Some Thoughts on Obama's Nobel Prize

No, really, I'm not kidding, he won the Nobel Peace Prize.

I questioned the prize committee's definition of the word "peace" when Al Gore won it for environmental activism, which seemed a wee bit of a stretch for me. This time around, the committee at least seems to be thinking in the general direction of "peace":

The committee praised Obama for his "extraordinary efforts to strengthen international diplomacy and cooperation between peoples" during his nine months in office and singled out for special recognition Obama's call for a world free of nuclear weapons, which he first made in an April speech in Prague.

Heralding Obama as a transformative figure in U.S. and international diplomacy, the committee said: "Only very rarely has a person to the same extent as Obama captured the world's attention and given its people hope for a better future. His diplomacy is founded in the concept that those who are to lead the world must do so on the basis of values and attitudes that are shared by the majority of the world's population."
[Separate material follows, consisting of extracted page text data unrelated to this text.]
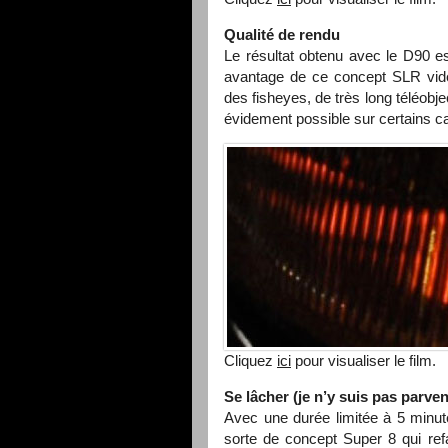
Qualité de rendu
Le résultat obtenu avec le D90 es
avantage de ce concept
SLR
vid
des fisheyes, de très long téléobj
évidement possible sur certains 
Cliquez
ici
pour visualiser le film.
Se lâcher (je n’y suis pas parven
Avec une durée limitée à 5 minut
sorte de concept Super 8 qui refa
So. This will, no doubt, make conservatives flip the fuck out. Maybe it'll move his poll numbers among the rest of the population. (Maybe the Nobel committee just wants us to get some decent health care?) But what reaction do I, an American progressive/hippie pinko commie type have to the bestowing of the Peace Prize on the president whom I spent the better part of a year volunteering to get elected?

The snark is flowing fast on Twitter. Melissa Harris-Lacewell: Because he appointed all his electoral adversaries to the cabinet. #ReasonsBHOwonNPP and Because he invited a white policeman over for a beer! #ReasonsBHOwonNPP #BlackMenDontDoThat.
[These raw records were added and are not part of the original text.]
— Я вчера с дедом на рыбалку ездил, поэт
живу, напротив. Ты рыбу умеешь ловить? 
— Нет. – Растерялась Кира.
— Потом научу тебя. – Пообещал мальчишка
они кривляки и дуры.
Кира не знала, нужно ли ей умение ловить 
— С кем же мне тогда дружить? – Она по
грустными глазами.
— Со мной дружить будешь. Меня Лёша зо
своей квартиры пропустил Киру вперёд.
But really, it does seem a little...early? I mean, the man's been president for nine months. The extraordinary goodwill that he's generated around the world? Mostly a result of him so very obviously NOT being George W. Bush. I mean, yes, he's done some things that are impressive. He's given speeches in Muslim countries calling for understanding, he's called for a world without nuclear weapons, he's not behind the coup in Honduras and has actually taken some steps to return the rightful president, etc. He wants to get out of Iraq, though it appears to be going far slower than we'd have hoped.

Let's be clear: we didn't elect Dennis Kucinich. Shit, we KNEW we weren't electing Dennis Kucinich. But I think a lot of us were hoping for more than we've gotten. Pushing for the Patriot Act renewal and more funding for war in Afghanistan harder than he seems to be pushing for a public option on health care is only the latest set of disappointments.

I wonder what's left to give him if he DOES accomplish something major? If he manages to broker peace between Israel and Palestine? Hell, if he actually ends the two wars he inherited? Our own Matt Duss joked: Obama will receive prize on Dec 10. Has until then to end Isr-Pal conflict, get Iran to abandon nukes, end Iraq/Afgh wars. No pressure. (I guess they could always give a prize to Hillary Clinton for all that, and once and for all cause Bill's head to explode: Carter, Gore, Obama and HIS WIFE?)

Others pointed out the massive peaceful protests in Iran this year and how that deserves more of a peace prize than Obama. Mousavi's history with prior Iranian regimes probably discounted him (fairly, I think) but what about acknowledging the people who crowded the streets protesting for change? What about the people in Honduras calling for the return of their president under repressive conditions?

The Nobel Prize and other things like it celebrate individual achievement, but working for peace isn't an individual thing. It requires collective action. It requires solidarity, communication, interaction. It's not like writing a great book (or a great oeuvre). In a way, giving the peace prize to a sitting president while peace protesters are arrested in this country demeans the massive, not-officially-sanctioned peace movement that marched against wars in Iraq and Afghanistan.

Yet a lot of those people worked to put Obama in office as the best way to stop American warmongering, so perhaps blogger Cyn3matic was right when she said: Nobel Peace Prize=GIANT repudiation of W and the misbegotten Bush-Cheney years. This is the world saying, '08 voters, we AGREE. She noted that she felt vindicated in her anti-war marching years ago by this vote, and so perhaps in some way this is an acknowledgment of all the American people.

Spencer Ackerman thinks so:

But turning it down would be a slap in the face to an international community that is showing, in the most generous way possible, that it wants the U.S. back as a leading component of the global order. The issue is not Barack Obama. It’s what the president represents internationally: a symbol of an America that is willing, once again, to drive the international system forward, together, toward the humane positive-sum goals of peace and disarmament. The fact that Obama hasn’t gotten the planet there misses the point entirely. It’s that he’s beginning, slowly, to take the world again down the path.


So while I see what Obama's done so far as a step in the right direction on some issues, perhaps, but mostly just shifting us back to where we were under Clinton (a place that I was not at all happy to be, so we're clear), I guess the rest of the world thinks something bigger is changing here.